Tuesday, 19 July 2011

Photographing Gulls

All images captured with a 105mm f/2.8 lens (VR set to 'on')

What do you do when a Cape Cod beach is closed for swimming due to strong currents and heavy winds?   Well, if you are a photographer you would throw Goldfish crackers in the air and photograph the gulls as they perform a variety of aerial acrobatics overhead ....

Wednesday, 13 July 2011

Postcards from Nauset, Cape Cod

Gentle surf - f/22  2 sec. exposure

Moon light over the water - f/22  18 to 30 sec. exp.

Greetings from Nauset Beach, Cape Cod.

One of my favorite places on Earth is Nauset Beach located in Orleans, Cape Cod.  Its ultra-fine sand, the gentle surf and the most incredible evening light have always captivated my soul ever since my childhood days when visiting the Cape with my folks.  Very little has changed since then.

I could easily spend the entire summer on the Cape capturing its beauty and its countless moods on film.

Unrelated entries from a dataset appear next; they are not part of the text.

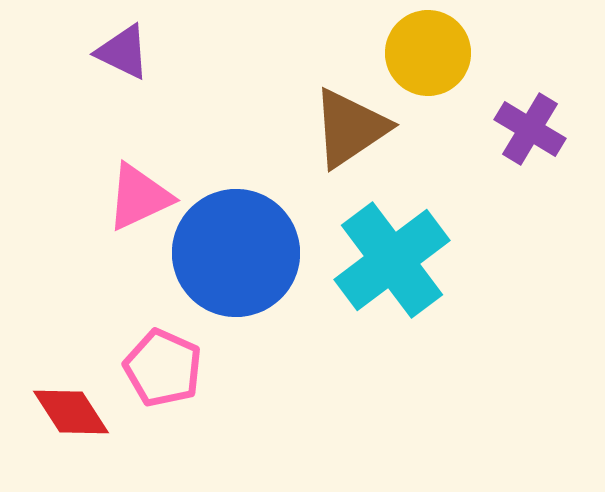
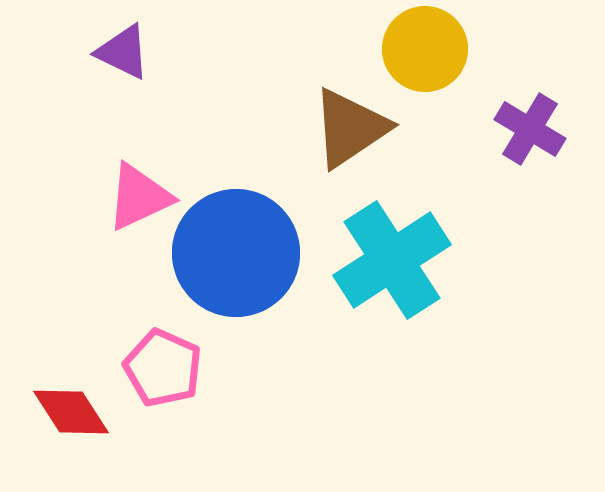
yellow circle: moved 3 px left, 4 px up
cyan cross: rotated 4 degrees clockwise
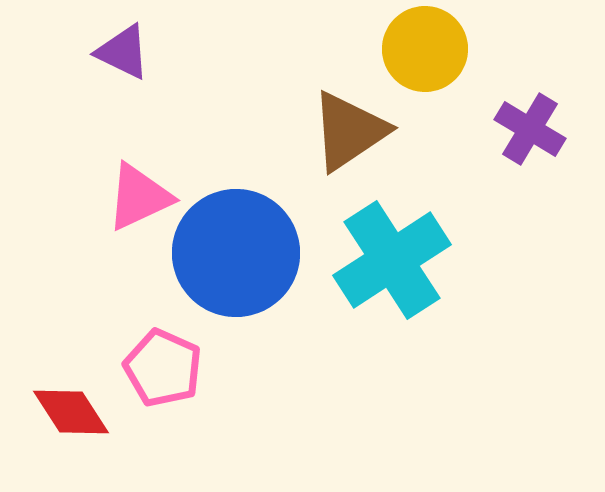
brown triangle: moved 1 px left, 3 px down
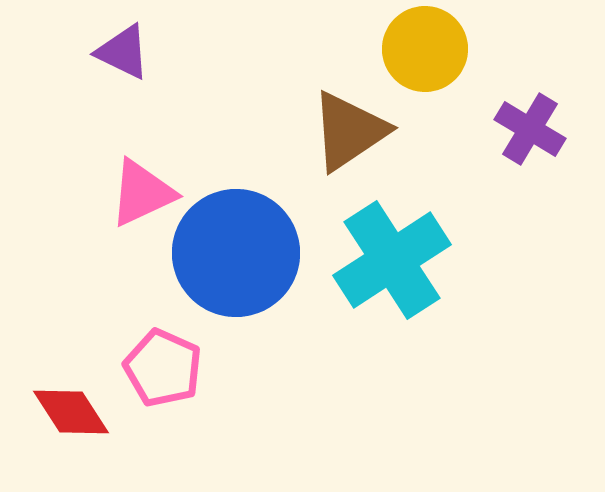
pink triangle: moved 3 px right, 4 px up
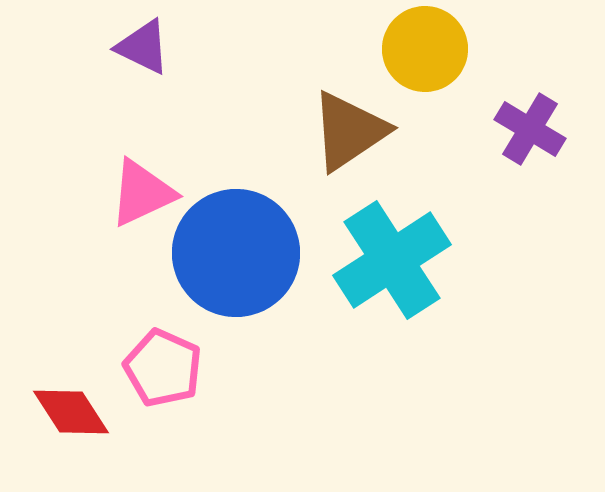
purple triangle: moved 20 px right, 5 px up
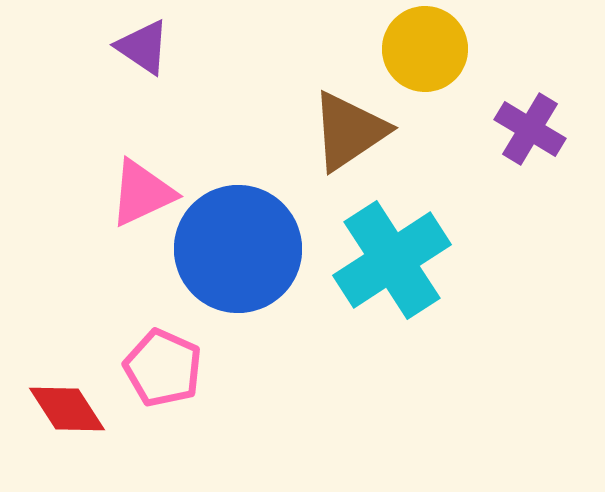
purple triangle: rotated 8 degrees clockwise
blue circle: moved 2 px right, 4 px up
red diamond: moved 4 px left, 3 px up
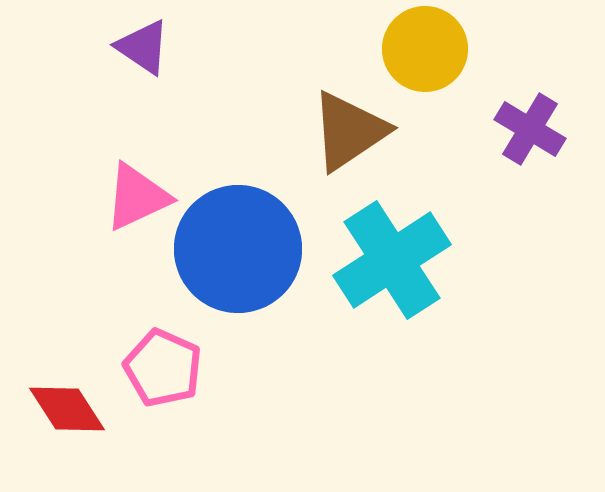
pink triangle: moved 5 px left, 4 px down
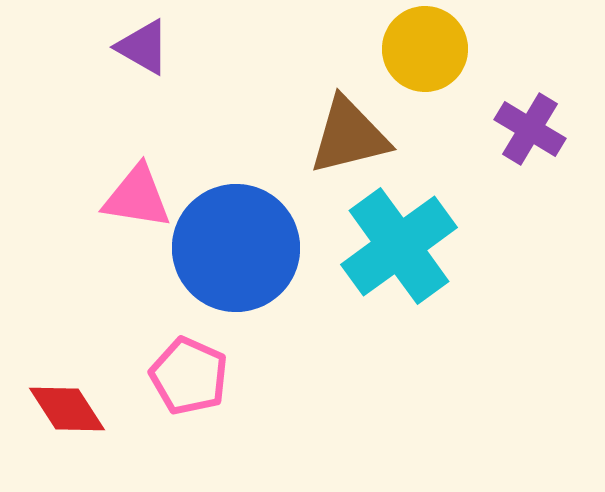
purple triangle: rotated 4 degrees counterclockwise
brown triangle: moved 5 px down; rotated 20 degrees clockwise
pink triangle: rotated 34 degrees clockwise
blue circle: moved 2 px left, 1 px up
cyan cross: moved 7 px right, 14 px up; rotated 3 degrees counterclockwise
pink pentagon: moved 26 px right, 8 px down
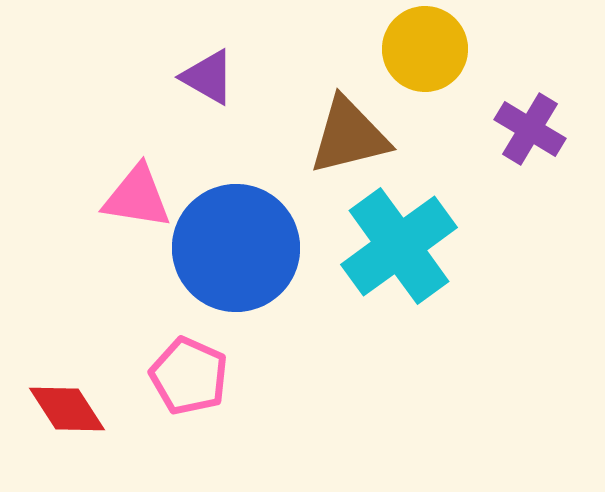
purple triangle: moved 65 px right, 30 px down
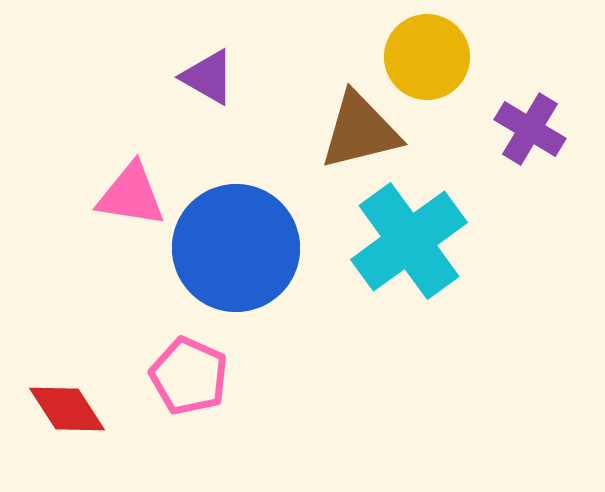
yellow circle: moved 2 px right, 8 px down
brown triangle: moved 11 px right, 5 px up
pink triangle: moved 6 px left, 2 px up
cyan cross: moved 10 px right, 5 px up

Speaking of which, I guess I should slowly make my way back to the beach.

Cheers, enjoy your day!


Tuesday, 12 July 2011

Sunset over the Cape

Sunset, as seen from Race Point (Cape Cod)

Ahh, life can't get any better!!!

Sunday, 10 July 2011

Whale watching

A humpback whale swimming on its back

What a day at sea!

Yesterday afternoon I joined a whale watching tour that took us ten miles off the shore of Cape Cod.  During our four-hour tour we spotted 15 humpback and 18 minke whales feasting on an abundance of aquatic invertebrates, fish and plants.  The highlight of the afternoon was spotting a mother humpback with her six-month old calf in tow.  We were also treated to some fin slapping and breaching (unfortunately I was too slow to capture the breach on film - only managed a shot or two of the enormous splash).  According to the biologist onboard fin slapping on the water is a form of communication between whales.  Toward the end of the tour I managed to photograph a humpback swimming on its back.  Incredible creatures!

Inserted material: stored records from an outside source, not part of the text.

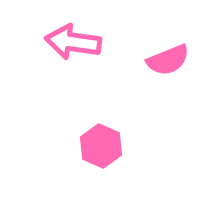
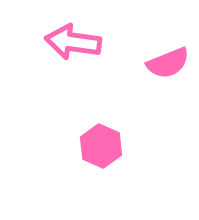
pink semicircle: moved 3 px down
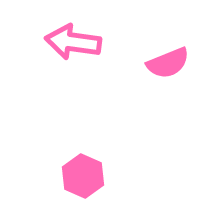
pink hexagon: moved 18 px left, 30 px down
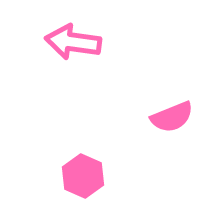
pink semicircle: moved 4 px right, 54 px down
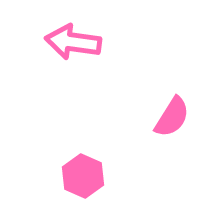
pink semicircle: rotated 36 degrees counterclockwise
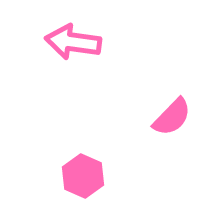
pink semicircle: rotated 12 degrees clockwise
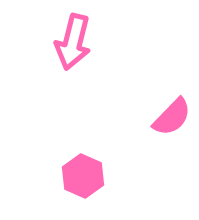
pink arrow: rotated 84 degrees counterclockwise
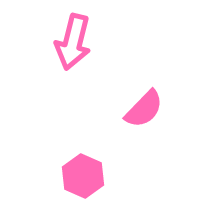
pink semicircle: moved 28 px left, 8 px up
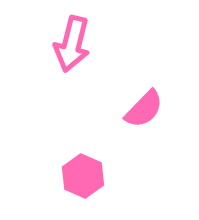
pink arrow: moved 1 px left, 2 px down
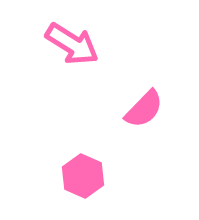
pink arrow: rotated 72 degrees counterclockwise
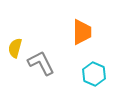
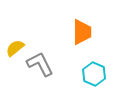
yellow semicircle: rotated 36 degrees clockwise
gray L-shape: moved 1 px left, 1 px down
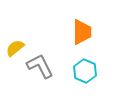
gray L-shape: moved 2 px down
cyan hexagon: moved 9 px left, 3 px up
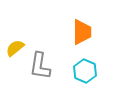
gray L-shape: rotated 144 degrees counterclockwise
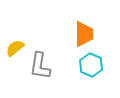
orange trapezoid: moved 2 px right, 2 px down
cyan hexagon: moved 6 px right, 6 px up
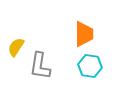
yellow semicircle: moved 1 px right, 1 px up; rotated 18 degrees counterclockwise
cyan hexagon: moved 1 px left, 1 px down; rotated 15 degrees counterclockwise
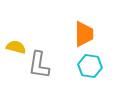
yellow semicircle: rotated 72 degrees clockwise
gray L-shape: moved 1 px left, 1 px up
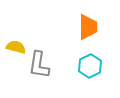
orange trapezoid: moved 4 px right, 7 px up
cyan hexagon: rotated 25 degrees clockwise
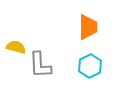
gray L-shape: moved 1 px right; rotated 12 degrees counterclockwise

Our marine biologist was able to recognize most individuals that we spotted thanks to the unique colour patterns and markings on the the backs, tails and fins of each whale.  He was extremely excited to have observed that the mother humpback and her calf were new to the area (and as of yet un-named).

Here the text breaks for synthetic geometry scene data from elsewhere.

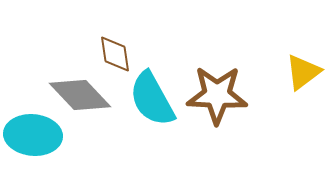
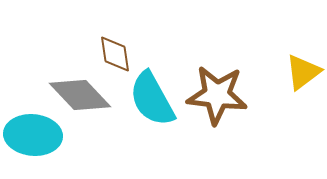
brown star: rotated 4 degrees clockwise
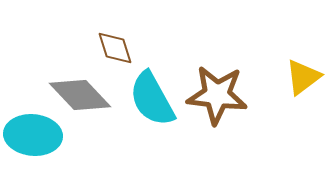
brown diamond: moved 6 px up; rotated 9 degrees counterclockwise
yellow triangle: moved 5 px down
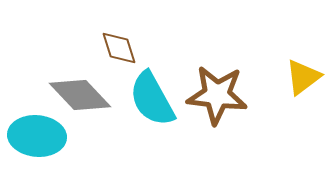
brown diamond: moved 4 px right
cyan ellipse: moved 4 px right, 1 px down
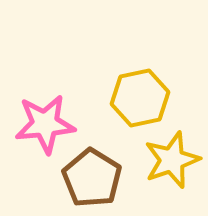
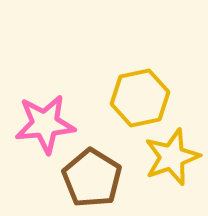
yellow star: moved 3 px up
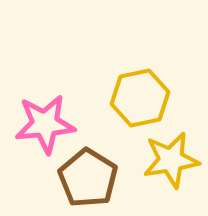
yellow star: moved 1 px left, 3 px down; rotated 10 degrees clockwise
brown pentagon: moved 4 px left
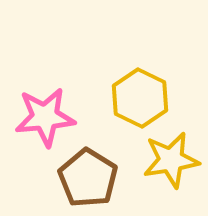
yellow hexagon: rotated 22 degrees counterclockwise
pink star: moved 7 px up
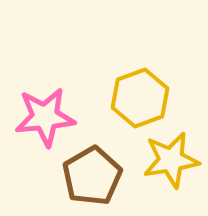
yellow hexagon: rotated 14 degrees clockwise
brown pentagon: moved 4 px right, 2 px up; rotated 10 degrees clockwise
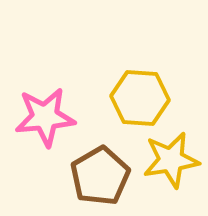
yellow hexagon: rotated 24 degrees clockwise
brown pentagon: moved 8 px right
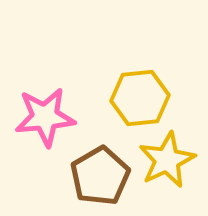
yellow hexagon: rotated 10 degrees counterclockwise
yellow star: moved 4 px left; rotated 16 degrees counterclockwise
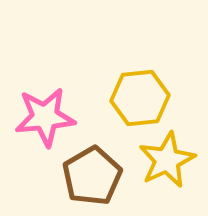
brown pentagon: moved 8 px left
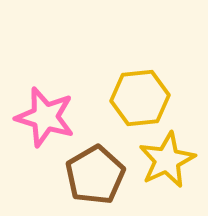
pink star: rotated 22 degrees clockwise
brown pentagon: moved 3 px right, 1 px up
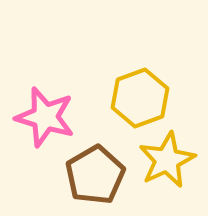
yellow hexagon: rotated 14 degrees counterclockwise
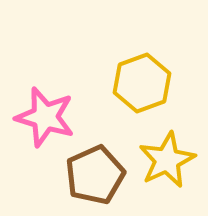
yellow hexagon: moved 2 px right, 15 px up
brown pentagon: rotated 6 degrees clockwise
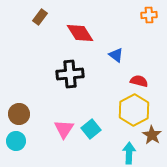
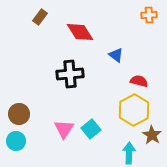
red diamond: moved 1 px up
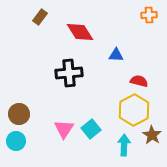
blue triangle: rotated 35 degrees counterclockwise
black cross: moved 1 px left, 1 px up
cyan arrow: moved 5 px left, 8 px up
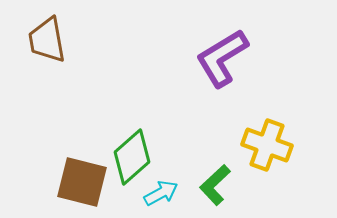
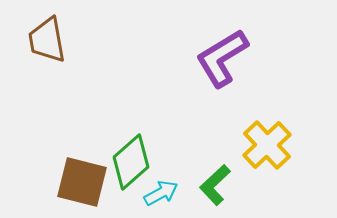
yellow cross: rotated 27 degrees clockwise
green diamond: moved 1 px left, 5 px down
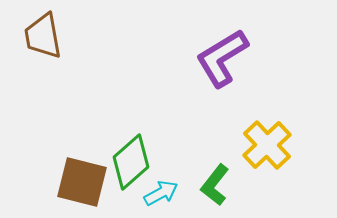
brown trapezoid: moved 4 px left, 4 px up
green L-shape: rotated 9 degrees counterclockwise
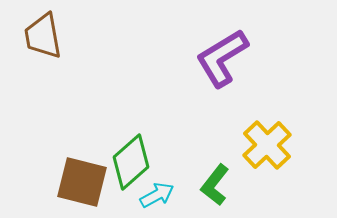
cyan arrow: moved 4 px left, 2 px down
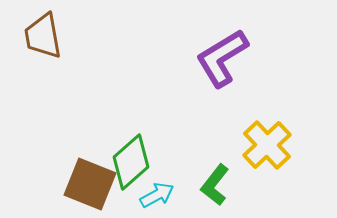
brown square: moved 8 px right, 2 px down; rotated 8 degrees clockwise
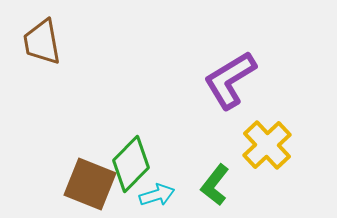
brown trapezoid: moved 1 px left, 6 px down
purple L-shape: moved 8 px right, 22 px down
green diamond: moved 2 px down; rotated 4 degrees counterclockwise
cyan arrow: rotated 12 degrees clockwise
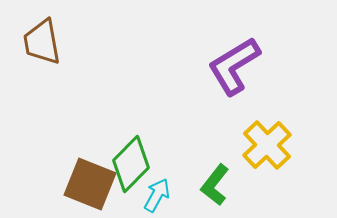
purple L-shape: moved 4 px right, 14 px up
cyan arrow: rotated 44 degrees counterclockwise
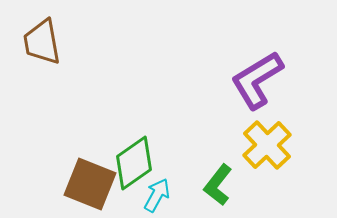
purple L-shape: moved 23 px right, 14 px down
green diamond: moved 3 px right, 1 px up; rotated 10 degrees clockwise
green L-shape: moved 3 px right
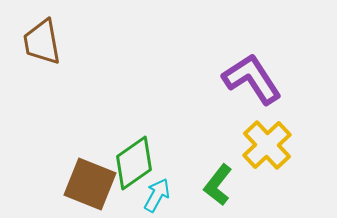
purple L-shape: moved 5 px left, 1 px up; rotated 88 degrees clockwise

Photographing these marine mammals was relatively straightforward.  Throughout the photo shoot it was important to keep in mind that a whale may breach or slap its tail very close to the boat and the resulting splash may very well drench the camera gear (salt water is unforgiving to electronics).  I always carry a plastic bag large enough to cover the camera and lens just incase.    For my images (available on my website) I used a Nikon D700 with a 300mm f/2.8 lens attached.  The vibration reduction mode was switched to 'on' to compensate for the rocking motion of the boat.  I also decided to use Aperture Priority mode as this took care of the ever changing light conditions which allowed me to concentrate on the composition of my images.  You will also need to figure out an ISO that is high enough for fast shutter speeds which makes for crisper images since both the boat and whales are constantly moving.  Using the Continuous High Shutter Speed mode allows you to shoot numerous frames per second.  Depending on light conditions you may wish to underexpose your images by as much as 1-full stop (this ensures the white colour markings on the whales are not blown out). 

Here's another useful tip - the straps on the camera and lens are there for a reason - USE THEM!!  Also, try not to hit the heads of excited kids with your lens.

More images from yesterday's photo shoot are available on my website.

Hope all is well in your corner of the world.


Friday, 8 July 2011

Postcard from the Cape

Hello from Cape Cod!
This shot was taken shortly before sunset at Race Point Beach.
I always look forward to photographing the evening colours of the Cape.